It is also important to note that it is preferable to disclose your boundaries (such as mentioning topics triggering to you, when you are available to talk, etc.) as your mental health is also important, so it is okay if you want to withdraw a bit from them. However, please note that one must consider TACT (Healthline.com), One must consider Timing (does the individual have other support systems, can they reach out to them?), Accountability (be apologetic if your boundaries were not clearly communicated or established, do not blame the person or yourself), Check-in (make sure to check-in with them and set a date along with a time to see how they are doing and to show they still matter), and Transparency (expectations should be communicated about boundaries for time apart). Although it is a possibility to backpedal a bit from the situation, please do not ignore or “ghost” the individual, the individual is already in a vulnerable position so care must be taken. Communication is key, so make sure to communicate any next steps. If, however, you find that you must completely exit from the situation, please keep in mind TACT to ensure the person will not be further disrupted while already vulnerable. Do not also invalidate their feelings or thoughts as they are valid.

A crisis is never easy for any party involved, but continuous and unconditional support and love is key to helping the individual heal.

- Written by Christina


Resources

Please know, you are never alone. Below are a few of many resources that are able to help you reach out to talk your feelings through confidentiality or learn about topics of the sort.


Do not hesitate to reach out and call 911 for help if you feel that you may be in danger of a crisis or harming yourself.


The NAMI HelpLine—800-950-6264 is also available to be called to offer sympathy and support and provide you information about resources within your area and community. You may also email them a info@nami.org. Getting support from friends, family and support groups are necessary and beneficial to feel encouraged and supported.

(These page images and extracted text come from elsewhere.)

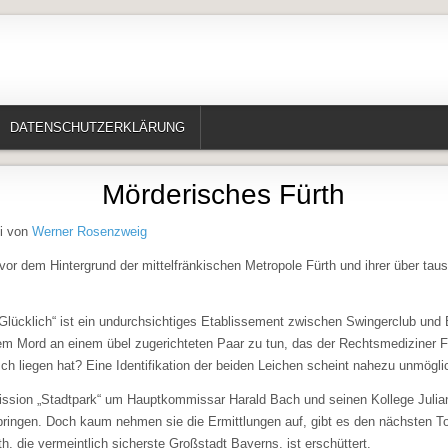
te, Erzählungen, Märchen, Historisches)
DATENSCHUTZERKLÄRUNG
Mörderisches Fürth
mi von
Werner Rosenzweig
or dem Hintergrund der mittelfränkischen Metropole Fürth und ihrer über tau
lücklich“ ist ein undurchsichtiges Etablissement zwischen Swingerclub und 
em Mord an einem übel zugerichteten Paar zu tun, das der Rechtsmediziner F
ch liegen hat? Eine Identifikation der beiden Leichen scheint nahezu unmögli
sion „Stadtpark“ um Hauptkommissar Harald Bach und seinen Kollege Julia
 bringen. Doch kaum nehmen sie die Ermittlungen auf, gibt es den nächsten T
h, die vermeintlich sicherste Großstadt Bayerns, ist erschüttert.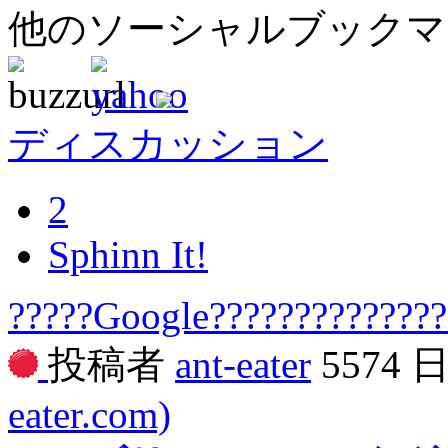
他のソーシャルブック
ディスカッション
2
Sphinn It!
?????Google??????????????
投稿者
ant-eater
5574 
eater.com)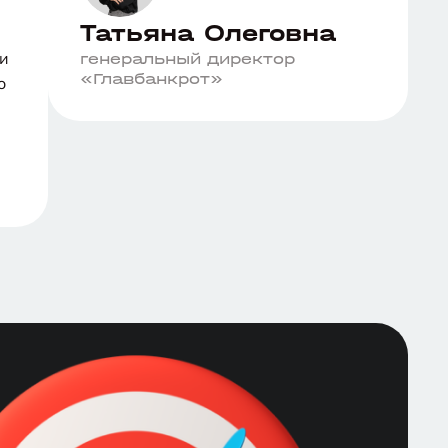
Татьяна Олеговна
ли
генеральный директор
«Главбанкрот»
о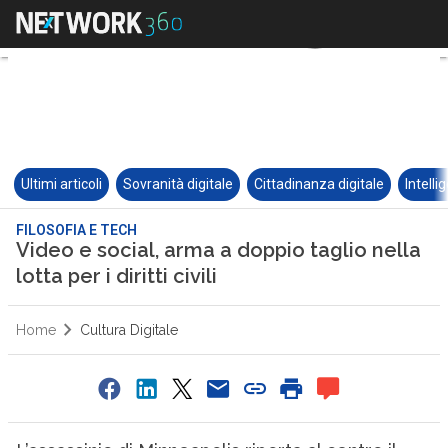
Ultimi articoli
Sovranità digitale
Cittadinanza digitale
Intelli
FILOSOFIA E TECH
Video e social, arma a doppio taglio nella
lotta per i diritti civili
Home
Cultura Digitale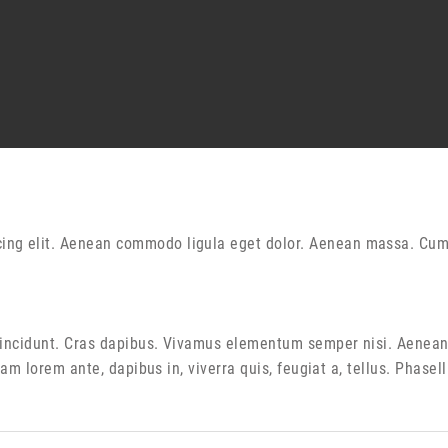
cing elit. Aenean commodo ligula eget dolor. Aenean massa. Cum
tincidunt. Cras dapibus. Vivamus elementum semper nisi. Aenean v
uam lorem ante, dapibus in, viverra quis, feugiat a, tellus. Phasel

You are also able to call The National Suicide Prevention Lifeline at 800-273-TALK (8255). Here, there are trained crisis workers available 24/7 who will speak to you about necessary support as well as your feelings and developing a plan to keep you safe.

Yet, you're also able to text if that is a much more comfortable option. The Crisis Text Line is available 24/7 in the United States and able to be reached by texting NAMI to 741741 where a trained crisis worker is able to respond and speak to you. This communication is free and a confidential service.

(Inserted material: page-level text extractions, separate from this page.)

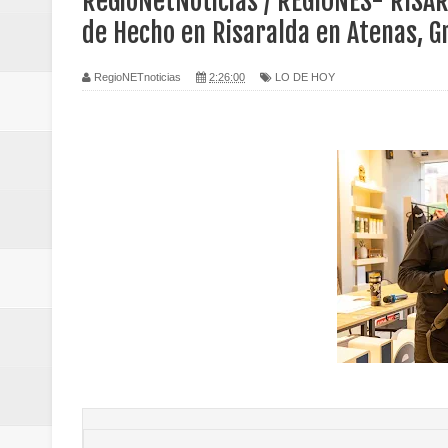
ReGioNetNoticias / REGIONES- RISARA
Regionetnoticias / Caldas fortal
de Hecho en Risaralda en Atenas, G
basadas en género
RegioNETnoticias
2:26:00
LO DE HOY
Regionetnoticias / Valle del Cauca
posesión presidencial
Regionetnoticias / La Alcaldía d
atención
Regionetnoticias / Agua potable t
Caldas
Regionetnoticias / Población vul
Vallecaucana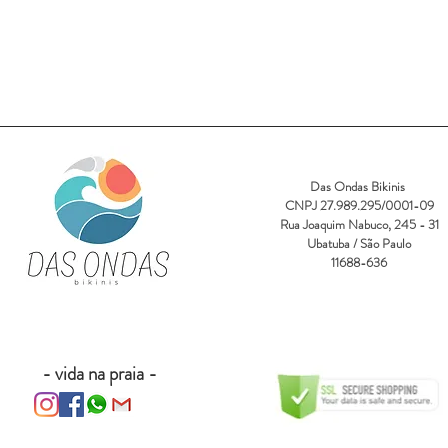
Das Ondas Bikinis
CNPJ 27.989.295/0001-09
Rua Joaquim Nabuco, 245 - 31
Ubatuba / São Paulo
11688-636
- vida na praia -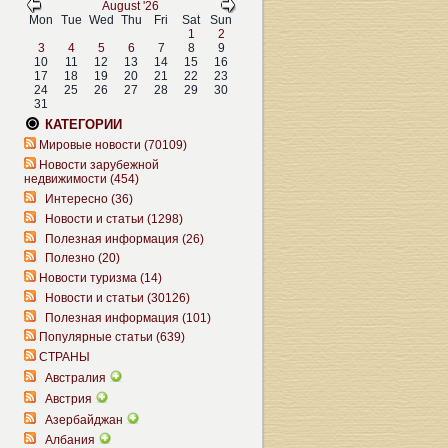
August '26
Mon
Tue
Wed
Thu
Fri
Sat
Sun
1
2
3
4
5
6
7
8
9
10
11
12
13
14
15
16
17
18
19
20
21
22
23
24
25
26
27
28
29
30
31
КАТЕГОРИИ
Мировые новости (70109)
Новости зарубежной
недвижимости (454)
Интересно (36)
Новости и статьи (1298)
Полезная информация (26)
Полезно (20)
Новости туризма (14)
Новости и статьи (30126)
Полезная информация (101)
Популярные статьи (639)
СТРАНЫ
Австралия
Австрия
Азербайджан
Албания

There are also sites and programs that offer extensive information on resources for help:

Speaking of Suicide.com: Where you’re able to get infromatin on resources for help espeically for those who need support in learning how to talk and help someone who may be having suicidal thoughts. This is a great resource for individuals who are going through a crisis, survivors and their loved ones.

American Association of Suicidology: Also known as the AAS includes all information included for those who have interest in suicide prevention.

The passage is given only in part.